W3C home > Mailing lists > Public > public-tracking@w3.org > January 2012

Re: cross-site tracking and what it means

From: Jonathan Mayer <jmayer@stanford.edu>
Date: Fri, 20 Jan 2012 15:37:47 -0600
Cc: David Singer <singer@apple.com>, "public-tracking@w3.org (public-tracking@w3.org)" <public-tracking@w3.org>
Message-Id: <187A72A9-2249-400D-BD94-CF593E81CF50@stanford.edu>
To: Shane Wiley <wileys@yahoo-inc.com>
Responses below.

Jonathan

On Jan 19, 2012, at 12:21 AM, Shane Wiley wrote:

> Jonathan,
> 
> I agree there is more discussion needed within each area I highlighted.  I should have been more explicit in calling out my goal was more to layout the "framework" that it feels we have arrived at rather than document all of the details in this brief pass.  If we agree on the basic framework, we can then narrow in on the details within each element to drive to consensus (which I believe the group has successfully done for the most part at the framework and mid-detail levels).
> 
> More detailed responses below in []...
> 
> - Shane
> 
> -----Original Message-----
> From: Jonathan Mayer [mailto:jmayer@stanford.edu] 
> Sent: Wednesday, January 18, 2012 5:56 PM
> To: Shane Wiley
> Cc: David Singer; public-tracking@w3.org (public-tracking@w3.org)
> Subject: Re: cross-site tracking and what it means
> 
> Some clarifications below.
> 
> On Jan 18, 2012, at 5:12 PM, Shane Wiley wrote:
> 
>> David,
>> 
>> We may be speaking past one another as I believe several other email chains highlighted consensus on the following points (I'm going to use 1st party / 3rd party language but could try to retool this as site owner and non-site owner <aka - I believe we have to define this no matter the language we use>):
>> 
>> - 1st party: Able to ignore DNT for site specific activities
>> - 1st party: When DNT:1 is present is unable to share information about that user with 3rd parties (service provider exception)
> 
> As I recall, the consensus in Santa Clara gave first parties a bit more freedom by not distinguishing between frontend and backend data sharing.  That is, what a first party may provide to a third party on the backend is coextensive with what a third party may retain/use from collection on the frontend.  The outsourcing exception is analytically independent of whether the third party collected data on the frontend or the backend.
> 
> [I didn't make a distinction between frontend/backend on the 3rd party sharing prohibition with DNT:1 - and would suggest it's the same outcome in either case...prohibited.  I would have thought you'd agree with that position…?]

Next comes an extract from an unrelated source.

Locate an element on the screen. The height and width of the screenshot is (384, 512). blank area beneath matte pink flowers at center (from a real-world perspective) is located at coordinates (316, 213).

I think you have a narrower conception of the term "sharing" than I do, so let me try shifting terminology.  My read of the group was that the standard would allow a first party to intentionally provide information to a third party only if the third party is allowed to collect that information directly from the browser itself.  If there's a view that these use cases are unrealistic given the restrictions we impose on third parties, or that condoning intentional (especially backend) information sharing is unwise, then it would make sense to establish a stricter limitation.

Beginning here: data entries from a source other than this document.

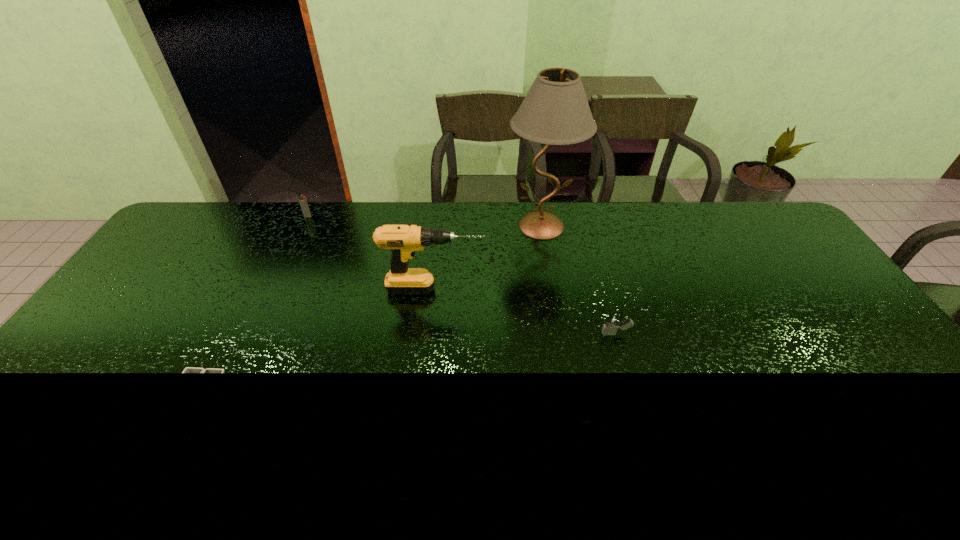 The height and width of the screenshot is (540, 960). Identify the location of free space between the nearest object and the table lamp. (371, 309).

Find the location of a particular element. This screenshot has height=540, width=960. free space between the third farthest object and the nearest object is located at coordinates (317, 341).

Where is `vacant space that is in between the table lamp and the shortest object`? The width and height of the screenshot is (960, 540). vacant space that is in between the table lamp and the shortest object is located at coordinates (371, 309).

The height and width of the screenshot is (540, 960). I want to click on empty location between the table lamp and the left igniter, so click(424, 221).

Find the location of a particular element. free space between the right igniter and the third farthest object is located at coordinates (525, 312).

This screenshot has height=540, width=960. What are the coordinates of `vacant area that lies between the table lamp and the ashtray` in the screenshot? It's located at (371, 309).

The image size is (960, 540). I want to click on empty space between the ashtray and the farther igniter, so click(253, 304).

You are a GUI agent. You are given a task and a screenshot of the screen. Output one action in this format:
    pyautogui.click(x=<x>, y=<y>)
    Task: Click on the free area in between the tallest object and the drill
    This screenshot has width=960, height=540.
    Given the screenshot: What is the action you would take?
    pyautogui.click(x=488, y=258)

At what (x,y) coordinates should I click in order to perform the action: click on unoccupied area between the farther igniter and the tallest object. Please return your answer as a coordinate pair (x, y). This screenshot has width=960, height=540. Looking at the image, I should click on (424, 221).

In order to click on free area in between the second tallest object and the nearest object in this screenshot , I will do `click(317, 341)`.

>> - 3rd party: When DNT:1 is present is unable to profile user activities on this site or leverage previously profiled information (aka - "cross site data")  [may still collect data for supported Operational Purposes]
> 
> The consensus analytical framework since at least Santa Clara has been a prohibition on all third-party information practices, followed by a series of narrowly-defined exceptions.  We have a list of candidate exceptions, and there has been some significant progress on a few of those (especially the outsourcing exception).  Working group conversations have strongly suggested a consensus that there will not be an exception for user profiling and use of a previously-generated user profile.  There is certainly not consensus for a high-level "operational purposes" exception as of yet.
> 
> [I'm not suggesting an exception for profiling - not sure how you read that - so we're agreed there.  Also, while I say "operational purpose exception" and you've said "narrowly-defined exceptions", we're saying the same thing.]

I'm not suggesting there was ever a chance of a profiling exception.  Rather, I was clarifying the analytical framework.  Your comment could be (mis)read to suggest a consensus that Do Not Track = Do Not Profile.

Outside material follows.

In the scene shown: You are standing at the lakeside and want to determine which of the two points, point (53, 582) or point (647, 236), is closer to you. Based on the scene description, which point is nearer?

> Also, your use of "cross site data" here reifies the term's ambiguity.  You take it to mean something about profiling activity, which is - as I've read the thread - yet another interpretation on top of several others.
> 
> [I disagree and believe "cross-site" provides less ambiguity here versus a more generic use of "tracking".  I believe we'll continue to agree to disagree on this point.  This text was purposely brief to highlight framework elements - not the details - creating an obvious window to nit on the details.  :-) ]
> 
>> - 3rd party as a Service Provider:  Able to ignore DNT if service is for a 1st party and 3rd party has no independent rights to use this information across sites (legal and technical protections)
> 
> There was consensus at Santa Clara that the outsourcing exception requires both legal and technical precautions.  There was not consensus about what those precautions are against, either 1) collecting data that could be correlated across first parties, or 2) commingling data across first parties.  David's draft text proposes the former rule (which de facto encapsulates the latter rule), and I am in support.
> 
> [I also provided draft text here out of the Cambridge f2f (as did you).  As long as data is managed in such a manner to disallow cross-site comingling where DNT:1 exists, then the intended outcome is met (contractually/public commitments/technical safeguards).  Prescribing specific technologies to achieve the outcome is short-sighted so I would caution from moving in that direction.]

The "intended outcome" for me (and many others) includes providing users with control over a website having access to a sizable proportion of their browsing history.  Tom and I were explicit on this point in our non-normative discussion of the first party vs. third party distinction.  The approach you propose would allow a third party to continue collecting and retaining such data.  And unnecessarily, too - the third party would be barred from using the data.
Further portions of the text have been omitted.